The final day of the wait arrived, and the air in the academy felt like it was vibrating with anticipation. Instead of the lazy and somewhat comical Yami Sensei, the students were met by a man who looked like he had been carved out of the very mountains surrounding the school. He was in his 50s, with a perfectly bald head that caught the dim light of the classroom and a long, snow-white beard that flowed down to his chest. He wore simple, loose-fitting monk robes that seemed to hum with a quiet, peaceful energy.
"My name is Master Gohan," the old man said. His voice was not loud, but it had a resonant quality that made the stone walls seem to echo his words. "I am a practitioner of Saint Magic—specifically, the Buddha Fraction. My role here is not to teach you how to blow things up or how to tear the earth apart. I am here to teach you the most basic, yet most important skill you can possess: hand-to-hand combat."

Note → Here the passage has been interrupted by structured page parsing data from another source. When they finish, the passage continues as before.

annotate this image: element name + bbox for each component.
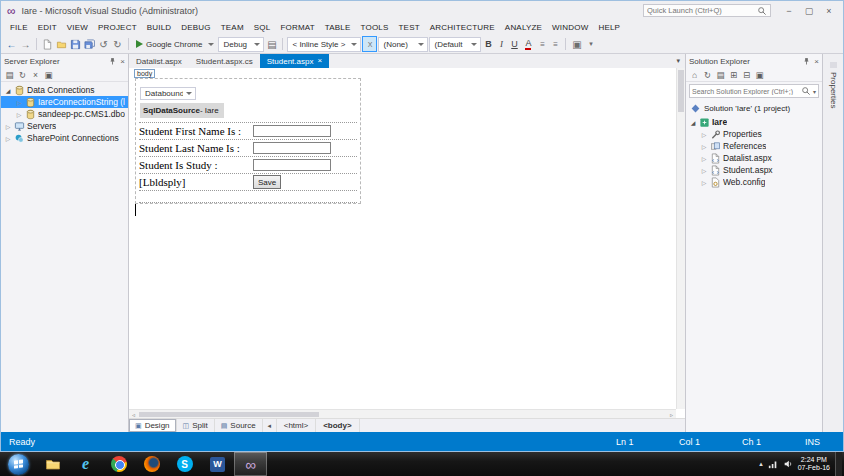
font-dropdown[interactable]: (Default <box>429 37 481 52</box>
solution-root-item[interactable]: Solution 'Iare' (1 project) <box>686 102 822 114</box>
taskbar-visual-studio[interactable]: ∞ <box>234 452 267 476</box>
collapsed-icon[interactable]: ▷ <box>700 179 708 186</box>
field-textbox[interactable] <box>253 142 331 154</box>
tab-close-icon[interactable]: × <box>317 57 322 65</box>
taskbar-firefox[interactable] <box>135 452 168 476</box>
scroll-left-icon[interactable]: ◃ <box>129 411 138 418</box>
align-center-icon[interactable]: ≡ <box>549 40 561 49</box>
titlebar[interactable]: ∞ Iare - Microsoft Visual Studio (Admini… <box>1 1 843 20</box>
scroll-right-icon[interactable]: ▹ <box>667 411 676 418</box>
navigate-back-icon[interactable]: ← <box>5 36 18 52</box>
menu-sql[interactable]: SQL <box>249 23 276 32</box>
quick-launch-input[interactable] <box>647 6 757 15</box>
expanded-icon[interactable]: ◢ <box>4 87 12 94</box>
navigate-forward-icon[interactable]: → <box>19 36 32 52</box>
target-rule-dropdown[interactable]: (None) <box>378 37 428 52</box>
save-button[interactable]: Save <box>253 175 281 189</box>
home-icon[interactable]: ⌂ <box>689 70 700 80</box>
menu-project[interactable]: PROJECT <box>93 23 142 32</box>
taskbar-start[interactable] <box>0 452 36 476</box>
target-rule-toggle-icon[interactable]: X <box>362 36 377 52</box>
font-color-button[interactable]: A <box>521 36 535 52</box>
tree-item-datalist-aspx[interactable]: ▷Datalist.aspx <box>686 152 822 164</box>
menu-edit[interactable]: EDIT <box>33 23 62 32</box>
collapsed-icon[interactable]: ▷ <box>15 111 23 118</box>
scrollbar-thumb[interactable] <box>678 70 684 112</box>
open-file-icon[interactable] <box>55 36 68 52</box>
refresh-icon[interactable]: ↻ <box>702 70 713 80</box>
scrollbar-thumb[interactable] <box>830 62 837 68</box>
tab-student-aspx[interactable]: Student.aspx× <box>260 54 329 68</box>
undo-icon[interactable]: ↺ <box>97 36 110 52</box>
menu-architecture[interactable]: ARCHITECTURE <box>425 23 500 32</box>
pin-icon[interactable] <box>108 57 117 66</box>
italic-button[interactable]: I <box>495 39 507 49</box>
taskbar-file-explorer[interactable] <box>36 452 69 476</box>
show-hidden-icons-icon[interactable]: ▴ <box>759 460 763 468</box>
stop-refresh-icon[interactable]: × <box>30 70 41 80</box>
show-desktop-button[interactable] <box>835 452 842 476</box>
tree-item-servers[interactable]: ▷Servers <box>1 120 128 132</box>
refresh-icon[interactable]: ↻ <box>17 70 28 80</box>
sqldatasource-control[interactable]: SqlDataSource - Iare <box>140 103 224 118</box>
style-application-dropdown[interactable]: < Inline Style > <box>287 37 361 52</box>
collapsed-icon[interactable]: ▷ <box>700 131 708 138</box>
body-tag-label[interactable]: body <box>134 69 155 78</box>
bold-button[interactable]: B <box>482 39 494 49</box>
horizontal-scrollbar[interactable]: ◃ ▹ <box>129 409 676 418</box>
menu-view[interactable]: VIEW <box>62 23 93 32</box>
show-all-files-icon[interactable]: ▤ <box>715 70 726 80</box>
toolbar-overflow-icon[interactable]: ▾ <box>584 36 597 52</box>
start-debug-button[interactable]: Google Chrome <box>133 36 217 52</box>
network-icon[interactable] <box>768 459 778 469</box>
menu-build[interactable]: BUILD <box>142 23 177 32</box>
tab-student-aspx-cs[interactable]: Student.aspx.cs <box>189 54 260 68</box>
menu-team[interactable]: TEAM <box>216 23 249 32</box>
taskbar-skype[interactable]: S <box>168 452 201 476</box>
maximize-button[interactable]: ▢ <box>799 3 819 18</box>
tree-item-sandeep-pc-cms1-dbo[interactable]: ▷sandeep-pc.CMS1.dbo <box>1 108 128 120</box>
save-all-icon[interactable] <box>83 36 96 52</box>
volume-icon[interactable] <box>783 459 793 469</box>
menu-analyze[interactable]: ANALYZE <box>500 23 547 32</box>
collapsed-icon[interactable]: ▷ <box>4 123 12 130</box>
save-icon[interactable] <box>69 36 82 52</box>
collapsed-icon[interactable]: ▷ <box>700 143 708 150</box>
view-mode-design[interactable]: ▣Design <box>129 419 177 432</box>
tag-nav-back-icon[interactable]: ◂ <box>263 419 277 432</box>
field-textbox[interactable] <box>253 125 331 137</box>
solution-search-box[interactable]: ▾ <box>689 84 819 98</box>
collapse-all-icon[interactable]: ⊟ <box>741 70 752 80</box>
expanded-icon[interactable]: ◢ <box>689 119 697 126</box>
design-surface[interactable]: body Databound SqlDataSource - Iare Stud… <box>129 68 676 409</box>
menu-tools[interactable]: TOOLS <box>356 23 394 32</box>
tab-properties[interactable]: Properties <box>829 72 838 108</box>
close-panel-icon[interactable]: × <box>120 57 125 66</box>
tree-item-references[interactable]: ▷References <box>686 140 822 152</box>
tag-crumb-html[interactable]: <html> <box>277 419 316 432</box>
tree-item-sharepoint-connections[interactable]: ▷SharePoint Connections <box>1 132 128 144</box>
search-options-icon[interactable]: ▾ <box>813 88 816 95</box>
tab-datalist-aspx[interactable]: Datalist.aspx <box>129 54 189 68</box>
view-mode-split[interactable]: ◫Split <box>177 419 215 432</box>
align-left-icon[interactable]: ≡ <box>536 40 548 49</box>
vertical-scrollbar[interactable] <box>676 68 685 409</box>
quick-launch-box[interactable] <box>643 4 771 17</box>
view-mode-source[interactable]: ▤Source <box>215 419 263 432</box>
tag-crumb-body[interactable]: <body> <box>316 419 359 432</box>
collapsed-icon[interactable]: ▷ <box>15 99 23 106</box>
menu-help[interactable]: HELP <box>593 23 625 32</box>
tab-overflow-icon[interactable]: ▾ <box>676 57 685 65</box>
tree-item-iareconnectionstring-l[interactable]: ▷IareConnectionString (l <box>1 96 128 108</box>
connect-database-icon[interactable]: ▤ <box>4 70 15 80</box>
toolbar-misc-icon[interactable]: ▣ <box>570 36 583 52</box>
close-panel-icon[interactable]: × <box>814 57 819 66</box>
filter-icon[interactable]: ▣ <box>43 70 54 80</box>
close-button[interactable]: × <box>819 3 839 18</box>
configuration-dropdown[interactable]: Debug <box>218 37 264 52</box>
tree-item-properties[interactable]: ▷Properties <box>686 128 822 140</box>
server-explorer-header[interactable]: Server Explorer × <box>1 54 128 68</box>
collapsed-icon[interactable]: ▷ <box>4 135 12 142</box>
form-container[interactable]: Databound SqlDataSource - Iare Student F… <box>135 78 361 204</box>
redo-icon[interactable]: ↻ <box>111 36 124 52</box>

A ripple of whispers went through the room. These were students who could drown kingdoms, split mountains, and erase matter with a touch. To them, punching and kicking seemed like a step backward. Valen, sitting in the back, looked ready to scoff, but the memory of Yami Sensei kept his mouth shut.

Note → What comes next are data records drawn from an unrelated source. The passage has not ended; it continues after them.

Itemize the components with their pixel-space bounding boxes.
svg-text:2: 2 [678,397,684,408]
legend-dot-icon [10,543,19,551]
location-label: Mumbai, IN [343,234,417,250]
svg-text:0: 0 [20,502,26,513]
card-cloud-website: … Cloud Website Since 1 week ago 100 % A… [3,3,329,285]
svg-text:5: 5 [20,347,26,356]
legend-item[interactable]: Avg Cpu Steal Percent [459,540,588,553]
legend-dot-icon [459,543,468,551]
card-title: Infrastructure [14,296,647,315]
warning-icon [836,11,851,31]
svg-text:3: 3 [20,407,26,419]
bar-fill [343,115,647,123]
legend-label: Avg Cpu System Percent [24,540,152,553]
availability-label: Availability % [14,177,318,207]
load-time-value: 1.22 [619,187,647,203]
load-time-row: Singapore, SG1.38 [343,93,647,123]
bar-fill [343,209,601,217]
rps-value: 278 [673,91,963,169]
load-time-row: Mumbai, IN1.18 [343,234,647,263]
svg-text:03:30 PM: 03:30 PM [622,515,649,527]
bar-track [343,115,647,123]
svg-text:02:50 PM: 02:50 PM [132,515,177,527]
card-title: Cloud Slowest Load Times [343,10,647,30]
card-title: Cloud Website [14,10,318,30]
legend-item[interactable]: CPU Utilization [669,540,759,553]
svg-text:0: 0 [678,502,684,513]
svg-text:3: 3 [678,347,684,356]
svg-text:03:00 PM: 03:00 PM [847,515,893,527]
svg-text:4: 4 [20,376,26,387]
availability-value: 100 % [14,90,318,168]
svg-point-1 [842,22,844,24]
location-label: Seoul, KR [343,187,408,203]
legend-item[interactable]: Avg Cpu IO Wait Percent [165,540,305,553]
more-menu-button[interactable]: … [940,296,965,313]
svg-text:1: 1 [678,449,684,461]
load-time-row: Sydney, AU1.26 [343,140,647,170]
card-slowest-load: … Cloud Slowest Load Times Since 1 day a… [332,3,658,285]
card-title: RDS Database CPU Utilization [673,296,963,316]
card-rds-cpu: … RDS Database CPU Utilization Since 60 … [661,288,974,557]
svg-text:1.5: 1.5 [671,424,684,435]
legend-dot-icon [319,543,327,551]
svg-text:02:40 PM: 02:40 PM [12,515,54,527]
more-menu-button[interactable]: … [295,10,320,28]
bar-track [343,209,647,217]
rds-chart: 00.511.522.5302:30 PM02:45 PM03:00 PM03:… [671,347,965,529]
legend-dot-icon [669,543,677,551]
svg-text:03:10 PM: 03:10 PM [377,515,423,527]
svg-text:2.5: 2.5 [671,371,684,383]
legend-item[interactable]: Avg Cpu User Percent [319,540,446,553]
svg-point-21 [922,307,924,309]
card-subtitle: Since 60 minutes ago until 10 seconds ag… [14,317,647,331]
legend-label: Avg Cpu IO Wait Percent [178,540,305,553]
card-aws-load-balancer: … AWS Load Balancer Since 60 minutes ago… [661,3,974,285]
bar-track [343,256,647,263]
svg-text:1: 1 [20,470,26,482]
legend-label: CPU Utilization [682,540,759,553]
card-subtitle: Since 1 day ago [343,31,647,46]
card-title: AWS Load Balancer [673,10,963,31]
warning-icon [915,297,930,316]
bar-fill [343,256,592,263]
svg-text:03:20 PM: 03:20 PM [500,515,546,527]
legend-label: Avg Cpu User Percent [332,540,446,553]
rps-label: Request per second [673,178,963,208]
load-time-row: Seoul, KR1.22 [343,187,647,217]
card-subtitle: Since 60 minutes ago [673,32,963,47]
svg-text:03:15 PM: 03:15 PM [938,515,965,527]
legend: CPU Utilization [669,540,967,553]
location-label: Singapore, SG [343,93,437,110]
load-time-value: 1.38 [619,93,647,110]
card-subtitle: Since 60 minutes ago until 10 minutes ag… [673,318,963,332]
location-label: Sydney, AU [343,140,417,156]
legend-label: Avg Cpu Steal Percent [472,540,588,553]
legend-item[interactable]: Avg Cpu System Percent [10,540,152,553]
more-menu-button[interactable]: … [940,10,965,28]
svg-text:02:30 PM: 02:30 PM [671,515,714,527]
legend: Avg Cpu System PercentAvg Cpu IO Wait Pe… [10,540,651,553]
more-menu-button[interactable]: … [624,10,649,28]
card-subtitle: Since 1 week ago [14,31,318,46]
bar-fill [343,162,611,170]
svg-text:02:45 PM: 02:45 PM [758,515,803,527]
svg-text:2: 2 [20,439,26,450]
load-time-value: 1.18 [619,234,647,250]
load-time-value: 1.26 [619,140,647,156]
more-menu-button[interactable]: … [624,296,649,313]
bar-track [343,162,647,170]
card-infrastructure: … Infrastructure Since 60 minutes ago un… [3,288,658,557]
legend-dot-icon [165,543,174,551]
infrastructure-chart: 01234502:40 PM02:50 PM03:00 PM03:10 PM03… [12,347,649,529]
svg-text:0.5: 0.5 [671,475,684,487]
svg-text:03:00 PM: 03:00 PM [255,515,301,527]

Gohan didn't make them stand up. He didn't make them strike at the air. Instead, he remained seated and began to explain the deep theories of combat. He spoke about the "Anym-Circuit" within the human body, explaining how physical movement was the ultimate conductor for magical energy. He taught them how to predict an opponent's intent by the slight tensing of a shoulder or the shift in their weight before a spell was even cast. His explanations were so perfect, so logical, that even One from All found himself leaning forward, absorbing every word.
"I was once a very proud man," Gohan said, his eyes clouding with memory. "I was a master of the martial arts. I believed that with my Saint Buddha magic enhancing my muscles and my reflexes, I was invincible. I thought no one could touch me in a fair, physical fight. I considered myself the pinnacle of what a warrior could be."

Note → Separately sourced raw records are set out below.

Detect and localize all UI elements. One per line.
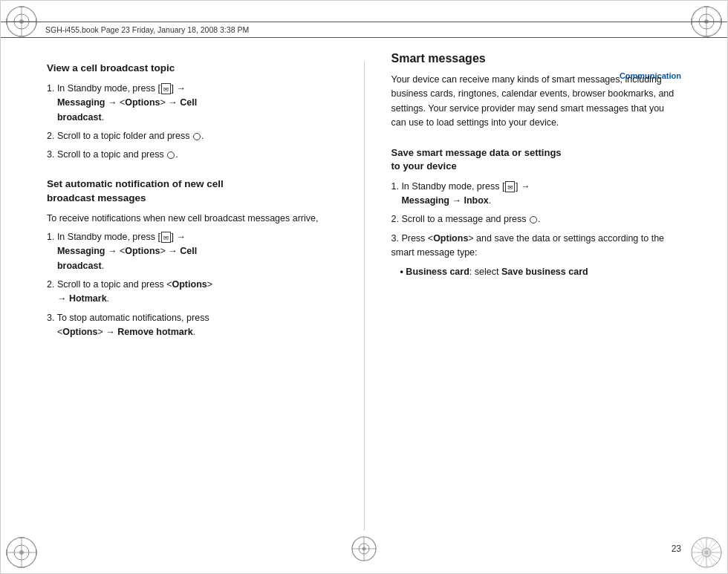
section1-title: View a cell broadcast topic	[47, 62, 337, 76]
step1-1: 1. In Standby mode, press [✉] → Messagin…	[47, 82, 337, 125]
svg-point-38	[705, 551, 709, 555]
step2-2: 2. Scroll to a topic and press <Options>…	[47, 278, 337, 307]
header-bar: SGH-i455.book Page 23 Friday, January 18…	[1, 22, 727, 38]
left-column: View a cell broadcast topic 1. In Standb…	[47, 44, 337, 530]
section2-intro: To receive notifications when new cell b…	[47, 212, 337, 226]
bottom-center-decoration	[349, 534, 379, 566]
bullet-business-card: Business card: select Save business card	[391, 265, 682, 279]
right-column: Smart messages Your device can receive m…	[391, 44, 682, 530]
msg-icon: ✉	[161, 83, 171, 94]
step2-3: 3. To stop automatic notifications, pres…	[47, 311, 337, 340]
section2-title: Set automatic notification of new cellbr…	[47, 177, 337, 206]
step3-2: 2. Scroll to a message and press .	[391, 212, 682, 226]
circle-button	[193, 133, 201, 140]
step2-1: 1. In Standby mode, press [✉] → Messagin…	[47, 230, 337, 273]
step3-1: 1. In Standby mode, press [✉] → Messagin…	[391, 180, 682, 209]
step1-3: 3. Scroll to a topic and press .	[47, 148, 337, 162]
msg-icon-3: ✉	[505, 181, 515, 192]
section4-title: Save smart message data or settingsto yo…	[391, 146, 682, 173]
content-area: View a cell broadcast topic 1. In Standb…	[47, 44, 681, 530]
msg-icon-2: ✉	[161, 232, 171, 243]
page-number: 23	[672, 544, 681, 554]
step3-3: 3. Press <Options> and save the data or …	[391, 232, 682, 261]
corner-decoration-bl	[4, 535, 39, 570]
circle-button-2	[167, 151, 175, 159]
section3-title: Smart messages	[391, 51, 682, 67]
page: SGH-i455.book Page 23 Friday, January 18…	[0, 0, 728, 574]
circle-button-3	[530, 216, 537, 224]
corner-decoration-br	[689, 535, 724, 570]
section3-body: Your device can receive many kinds of sm…	[391, 73, 682, 131]
step1-2: 2. Scroll to a topic folder and press .	[47, 129, 337, 143]
header-text: SGH-i455.book Page 23 Friday, January 18…	[45, 25, 249, 34]
column-divider	[364, 62, 365, 530]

The old man sighed. "Then, I met Hayato, the Fifth Emperor. At the time, I was arrogant. I challenged him to a duel of pure hand-to-hand combat. I used every technique I knew. I activated my Buddha enhancement to its absolute limit, turning my body into a temple of divine strength. I was faster than ever and stronger than the stone beneath us."
The classroom became deathly silent. Even the most restless students were hanging on his words.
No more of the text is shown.